Nate se pasó un rato estudiando las estanterías de libros. Veinticuatro horas antes estaba comiendo un bocadillo sentado en un banco de un parque de Corumbá, desde el cual contemplaba a los peatones a la espera de que apareciera Rachel. Había jurado no volver a entrar voluntariamente en una sala de justicia. Pero no tenía más remedio que reconocer, muy a pesar suyo, que el plan le atraía. Jamás hubiera podido imaginar un cliente mejor. El caso no acabaría en juicio. Y, con el dinero que estaba en juego, él por lo menos podría ganarse la vida durante unos cuantos meses.
Josh se terminó la sopa y pasó al siguiente punto de la lista.
—Te propongo unos honorarios de diez mil dólares mensuales.
—Es una suma muy generosa, Josh.
—Creo que podemos sacarla de la herencia del viejo, y, como no tendrás que ceder nada para los gastos generales del bufete, te ayudará a recuperarte.
—Hasta que…
—Exacto, hasta que resolvamos la cuestión de Hacienda.
—¿Sabes algo del juez?
—Le llamo de vez en cuando. La semana pasada almorzamos juntos.
—De modo que sois amigos.
—Nos conocemos desde hace mucho tiempo. No te preocupes por la cárcel, Nate.

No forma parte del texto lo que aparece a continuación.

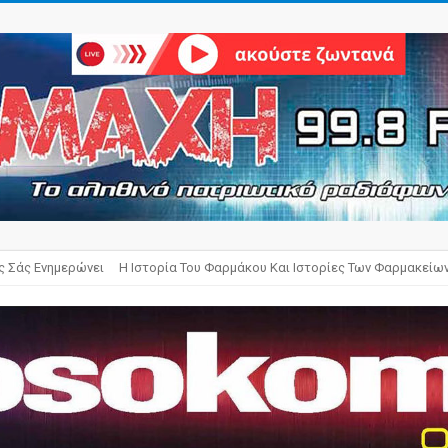
ς Σάς Ενημερώνει
Η Ιστορία Του Φαρμάκου Και Ιστορίες Των Φαρμακείω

El Estado se conformará con imponerte una fuerte multa y privarte durante cinco años de tu licencia da abogado.
—Por mí pueden quedársela.
—Todavía no. La necesitamos para otro caso.
—¿Cuánto tiempo esperará el Estado?
—Un año. No es urgente.
—Gracias, Josh.
Nate estaba empezando a sentirse cansado. El vuelo nocturno, los estragos de la selva, el combate mental con Josh… Necesitaba acostarse en una cálida y mullida cama en una habitación completamente a oscuras.